··· Data supplied

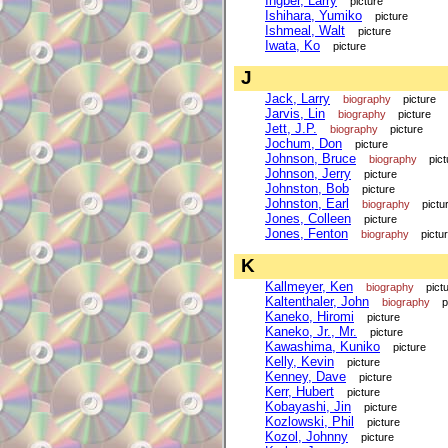
Ingber, Larry
picture
Ishihara, Yumiko
picture
Ishmeal, Walt
picture
Iwata, Ko
picture
J
Jack, Larry
biography
picture
Jarvis, Lin
biography
picture
Jett, J.P.
biography
picture
Jochum, Don
picture
Johnson, Bruce
biography
pict
Johnson, Jerry
picture
Johnston, Bob
picture
Johnston, Earl
biography
pictu
Jones, Colleen
picture
Jones, Fenton
biography
pictu
K
Kallmeyer, Ken
biography
pict
Kaltenthaler, John
biography
p
Kaneko, Hiromi
picture
Kaneko, Jr., Mr.
picture
Kawashima, Kuniko
picture
Kelly, Kevin
picture
Kenney, Dave
picture
Kerr, Hubert
picture
Kobayashi, Jin
picture
Kozlowski, Phil
picture
Kozol, Johnny
picture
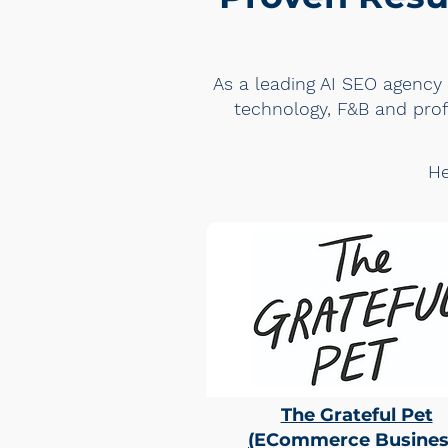
As a leading AI SEO agency 
technology, F&B and profe
He
The Grateful Pet
(
ECommerce Busines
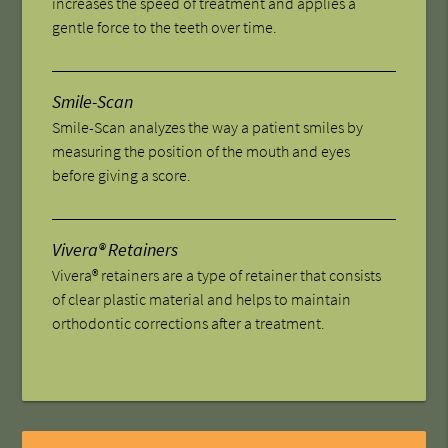
increases the speed of treatment and applies a
gentle force to the teeth over time.
Smile-Scan
Smile-Scan analyzes the way a patient smiles by
measuring the position of the mouth and eyes
before giving a score.
Vivera® Retainers
Vivera® retainers are a type of retainer that consists
of clear plastic material and helps to maintain
orthodontic corrections after a treatment.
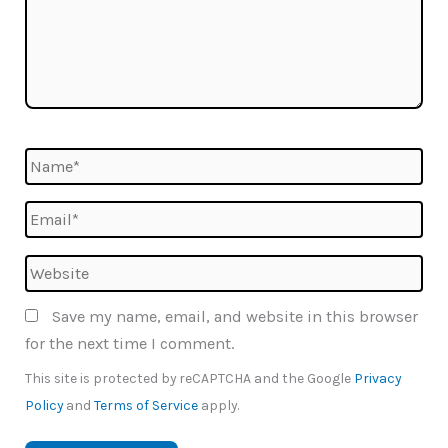
Name*
Email*
Website
Save my name, email, and website in this browser
for the next time I comment.
This site is protected by reCAPTCHA and the Google
Privacy
Policy
and
Terms of Service
apply.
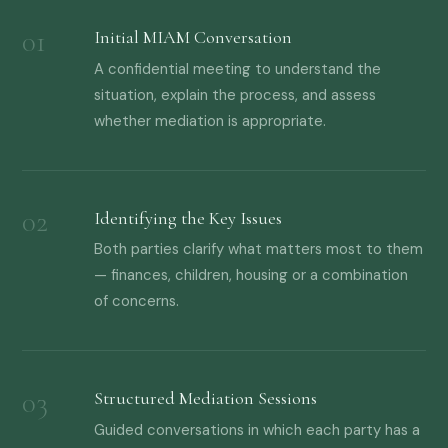
Initial MIAM Conversation
A confidential meeting to understand the
situation, explain the process, and assess
whether mediation is appropriate.
Identifying the Key Issues
Both parties clarify what matters most to them
— finances, children, housing or a combination
of concerns.
Structured Mediation Sessions
Guided conversations in which each party has a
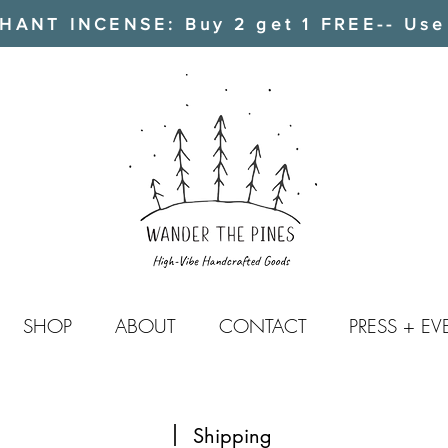
ANT INCENSE: Buy 2 get 1 FREE-- Use
SHOP
ABOUT
CONTACT
PRESS + EV
Shipping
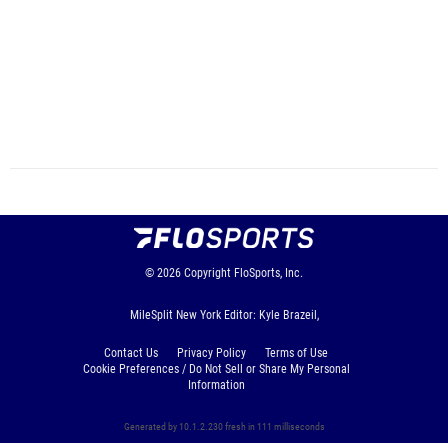
© 2026
Copyright
FloSports, Inc.
MileSplit New York Editor: Kyle Brazeil,
Contact Us
Privacy Policy
Terms of Use
Cookie Preferences / Do Not Sell or Share My Personal
Information
Generated by 10.1.2.230 fresh in 111 milliseconds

······

- _Your task_: The lines that contain the word "Scan" are wanted; copy each of them from the records.

- _Output for this task_:
Smile-Scan
Smile-Scan analyzes the way a patient smiles by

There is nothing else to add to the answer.